It is a curious state of affairs but the more safe, secure and established a democracy is, the less value there seems to be placed on the right to vote or regard given to the people we elect.
That scorn for the motives of those who seek political office is rather more prevalent than gratitude for the service they give is plain to see, with many declining to vote, claiming “what’s the point?”
That apathy and lack of thanks masks the fact many people give up a great deal to hold office and represent the views of their constituents.
This is never more true than for local councillors – the rewards aren’t huge but the demands in terms of hours and stress can be considerable.

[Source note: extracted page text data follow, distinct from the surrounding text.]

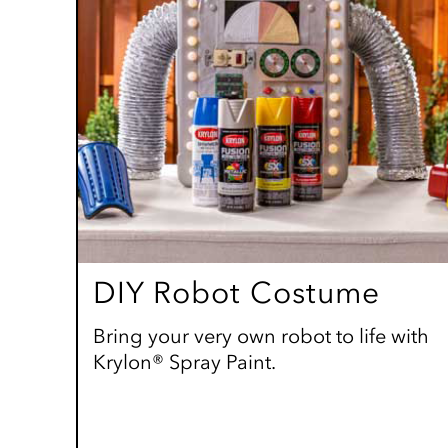
DIY Robot Costume
Bring your very own robot to life with
Krylon® Spray Paint.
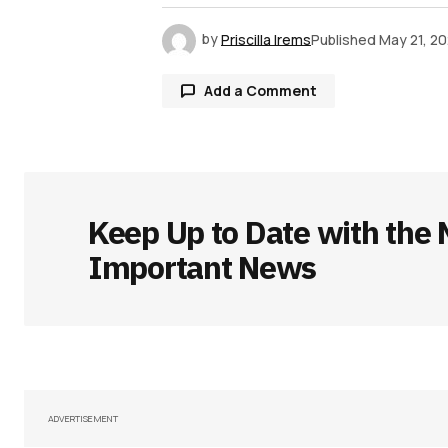
by
Priscilla Irems
Published
May 21, 2
Add a Comment
Your email address will not be publ
Keep Up to Date with the 
Comment
*
Important News
Your Name
*
Save my name, email, and websit
ADVERTISEMENT
this browser for the next time I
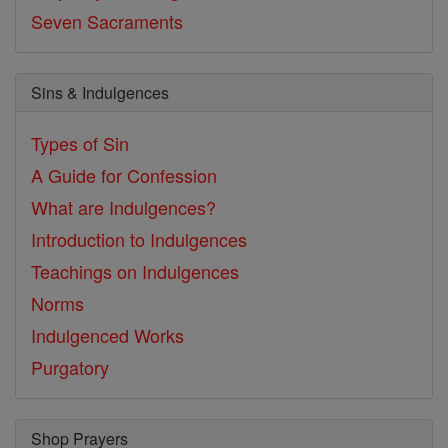
Seven Sacraments
Sins & Indulgences
Types of Sin
A Guide for Confession
What are Indulgences?
Introduction to Indulgences
Teachings on Indulgences
Norms
Indulgenced Works
Purgatory
Shop Prayers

One such stalwart of local democracy was Councillor Jimmy Doig who has passed away and whose funeral is on Monday.
As a councillor independent of any political party he juggled running a successful business with heading up the council while always doing the best for Perth, the city he was born and brought up in and where he lived all of his 85 years.
He served on the council for 40 years and tribute was paid by the current leader of the council administration, Ian Miller, who described Mr Doig as ““plain speaking, down to earth and fiercely proud of Perth and Kinross”.
Mr Miller too has worked in local government for 22 years but has decided to retire without seeking re-election in the forthcoming May elections.
Over that time he has headed up an administration which has seen Perth and Kinross prosper and grow, laying the foundations for the City of Culture 2021 bid.